Please note, I already know that syslog or sylog-ng is preferred over a direct network input for Splunk.
From:
http://docs.splunk.com/Documentation/Splunk/6.1.3/Forwarding/Setuploadbalancingd
Important: Universal forwarders are not able to switch indexers when monitoring TCP network streams of data (including Syslog) unless an EOF is reached or an indexer goes down, at which point the forwarder will switch to the next indexer in the list. Because the universal forwarder does not parse the data and identify event boundaries before forwarding the data to the indexer (unlike a heavy forwarder), it has no way of knowing when it's safe to switch to the next indexer unless it receives an EOF.
from your linked article:
Because the universal forwarder does
not parse the data and identify event
boundaries before forwarding the data
to the indexer (unlike a heavy
forwarder), it has no way of knowing
when it's safe to switch to the next
indexer unless it receives an EOF.
So, you want to dedicate a box to HF and not use syslog or syslog-ng?
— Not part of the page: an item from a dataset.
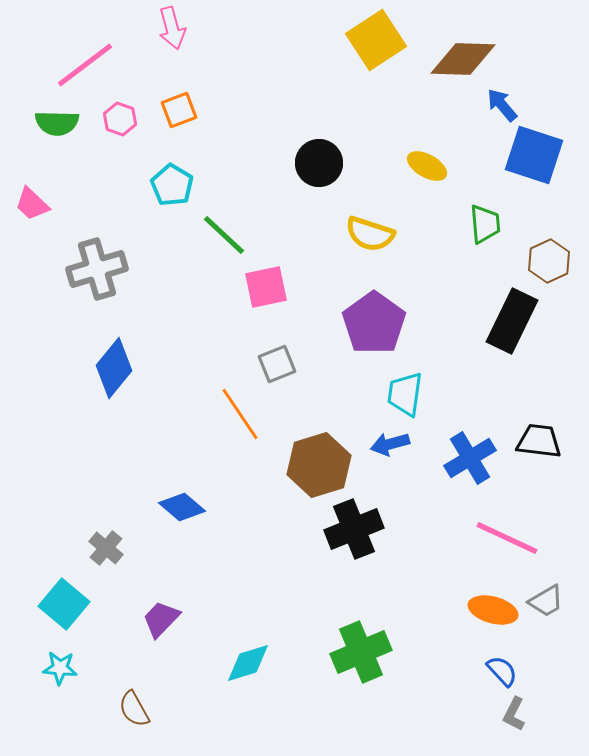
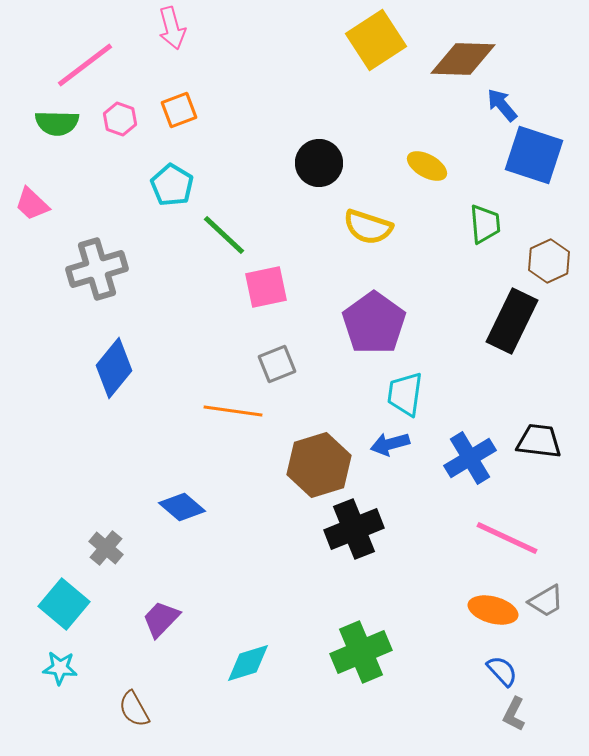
yellow semicircle at (370, 234): moved 2 px left, 7 px up
orange line at (240, 414): moved 7 px left, 3 px up; rotated 48 degrees counterclockwise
If so, you'll be alright.
I would suggest though that for the small overhead you get large benefits from seperating syslog handling from Splunk.
Consider this: If you want to add a syslog sourcetype or new parsing, you need to restart the HF. This will inturrupt your syslog data flow, reducing that activity to maintenance windows only.
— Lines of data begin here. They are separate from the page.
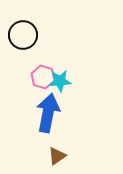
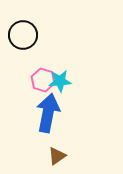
pink hexagon: moved 3 px down
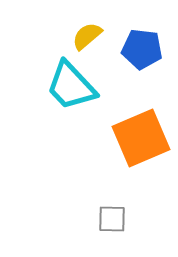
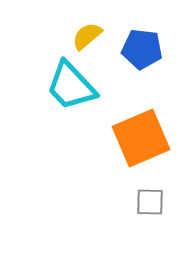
gray square: moved 38 px right, 17 px up
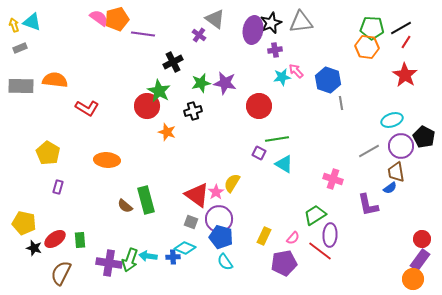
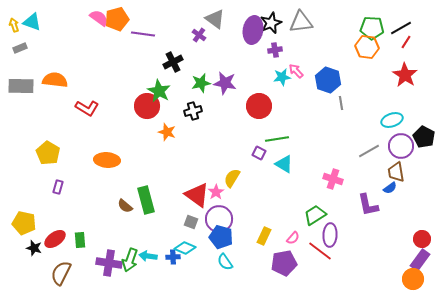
yellow semicircle at (232, 183): moved 5 px up
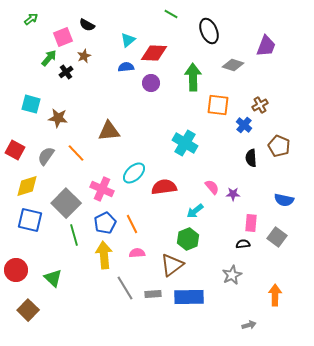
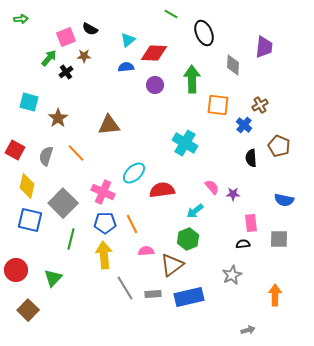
green arrow at (31, 19): moved 10 px left; rotated 32 degrees clockwise
black semicircle at (87, 25): moved 3 px right, 4 px down
black ellipse at (209, 31): moved 5 px left, 2 px down
pink square at (63, 37): moved 3 px right
purple trapezoid at (266, 46): moved 2 px left, 1 px down; rotated 15 degrees counterclockwise
brown star at (84, 56): rotated 24 degrees clockwise
gray diamond at (233, 65): rotated 75 degrees clockwise
green arrow at (193, 77): moved 1 px left, 2 px down
purple circle at (151, 83): moved 4 px right, 2 px down
cyan square at (31, 104): moved 2 px left, 2 px up
brown star at (58, 118): rotated 30 degrees clockwise
brown triangle at (109, 131): moved 6 px up
gray semicircle at (46, 156): rotated 18 degrees counterclockwise
yellow diamond at (27, 186): rotated 60 degrees counterclockwise
red semicircle at (164, 187): moved 2 px left, 3 px down
pink cross at (102, 189): moved 1 px right, 3 px down
gray square at (66, 203): moved 3 px left
blue pentagon at (105, 223): rotated 25 degrees clockwise
pink rectangle at (251, 223): rotated 12 degrees counterclockwise
green line at (74, 235): moved 3 px left, 4 px down; rotated 30 degrees clockwise
gray square at (277, 237): moved 2 px right, 2 px down; rotated 36 degrees counterclockwise
pink semicircle at (137, 253): moved 9 px right, 2 px up
green triangle at (53, 278): rotated 30 degrees clockwise
blue rectangle at (189, 297): rotated 12 degrees counterclockwise
gray arrow at (249, 325): moved 1 px left, 5 px down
However, if you have syslog-ng write to a local file and have HF read-parse-forward, then adding new data types is a config change on syslog with a smaller restart and parsing changes can happen on the fly at will as a HF restart will only delay, not drop, data indexing.
Luckily, I've usually got a syslog-ng host to work with, however I may run into a scenario where I'm only allowed to use a Heavy Forwarder with a network monitor input.
That's why I added the "please note" in the question.
As far as I'm aware, the heavy forwarder does not have the same limitation - it can make use of the parsing queues. I've used it in environments where we were receiving on udp ports and scraping from fifo's.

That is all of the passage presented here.